Deficiency Replacement — fix what is missing first
Fatigue most often comes from undiagnosed nutrient deficiencies. If you are tired and have not had bloodwork, this is where to start — supplementing past deficiency provides little additional benefit.
Mitochondrial Support — for energy production at the cellular level
Mitochondria generate ATP. When they work poorly (with age, statin use, or oxidative stress), supplements that support mitochondrial function can help — but effect sizes vary by person.
Direct ATP & Cellular Energy
These work via direct ATP delivery or NAD+ pathway support — useful adjuncts but not a substitute for fixing underlying deficiencies.
Adaptogens — for stress-related fatigue
When fatigue is tied to chronic stress, burnout, or "wired but tired" patterns, adaptogens may help by modulating cortisol and HPA-axis function.
Stimulants — for acute energy demands
Caffeine and related stimulants provide real energy effects but build tolerance and can mask underlying problems. Use as a tool, not a solution.

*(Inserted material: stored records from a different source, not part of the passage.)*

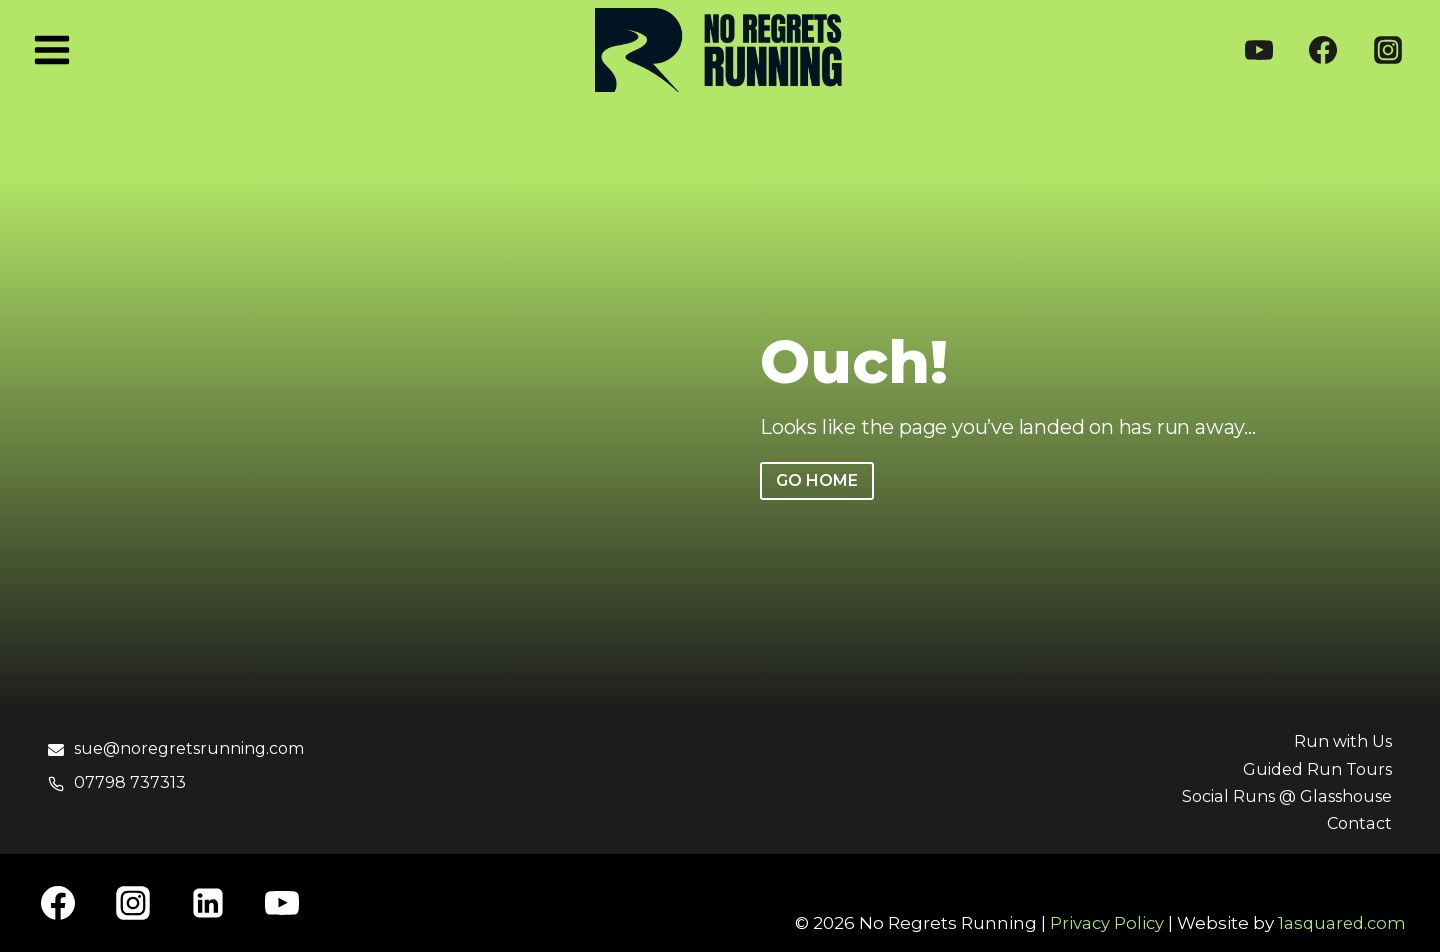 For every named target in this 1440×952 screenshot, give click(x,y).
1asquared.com (1340, 923)
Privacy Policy (1102, 923)
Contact (1357, 823)
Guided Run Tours (1313, 769)
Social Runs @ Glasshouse (1279, 796)
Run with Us (1339, 741)
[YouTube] (1259, 50)
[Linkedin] (208, 903)
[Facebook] (1323, 50)
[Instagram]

Frequently Asked Questions
What is the best supplement for low energy?
It depends on why you are tired. If you have low iron or B12, fixing those is far more effective than any other supplement. If your bloodwork is normal but you still feel fatigued, CoQ10 (especially in ubiquinol form for adults over 50), creatine monohydrate, and acetyl-L-carnitine have the best evidence. Adaptogens like rhodiola work for stress-related fatigue. Caffeine is a real stimulant but does not address root causes.
Should I get bloodwork before trying energy supplements?
Yes, this is the highest-ROI step. Iron deficiency, B12 deficiency, vitamin D deficiency, hypothyroidism, and low ferritin all cause fatigue and are easily detected with a routine panel. Supplementing past these deficiencies provides clear benefit; supplementing without them rarely does. A basic CBC, ferritin, B12, vitamin D, and TSH costs less than 6 months of speculative supplements.
Do energy drinks and energy supplements actually work?
Caffeine works — it really does increase alertness and reduce subjective fatigue. But it builds tolerance within 1-2 weeks of daily use and can mask sleep debt, dehydration, and nutrient deficiencies that need fixing. Energy drinks combining caffeine with B-vitamins and taurine work primarily through the caffeine; the other ingredients add little if you are not deficient.
What about NAD+ boosters like NMN and NR?
Nicotinamide riboside and NMN raise NAD+ levels, which decline with age. Clinical trials show modest improvements in muscle function, blood pressure, and biomarkers — but data on subjective energy is mixed. They are reasonable for adults over 50 with broader anti-aging interest, but not the first thing to try for everyday fatigue.
How long until I notice an effect?
Caffeine: 30 minutes. Iron: 2-4 weeks for fatigue improvement, 3 months for ferritin recovery. B12: 1-4 weeks if deficient. CoQ10: 4-8 weeks. Creatine: 2-4 weeks for energy effects. Adaptogens: 2-6 weeks. If you have not noticed any change in 8 weeks at proper doses, the supplement is probably not addressing your specific cause.
When should I see a doctor about fatigue?
See a doctor if fatigue is severe, sudden in onset, lasts more than a few weeks, or comes with weight loss, fever, lymph node swelling, breathlessness, or chest pain. Persistent unexplained fatigue can indicate thyroid disease, anemia, sleep apnea, depression, diabetes, autoimmune disease, or cancer. Supplements should not replace a fatigue workup.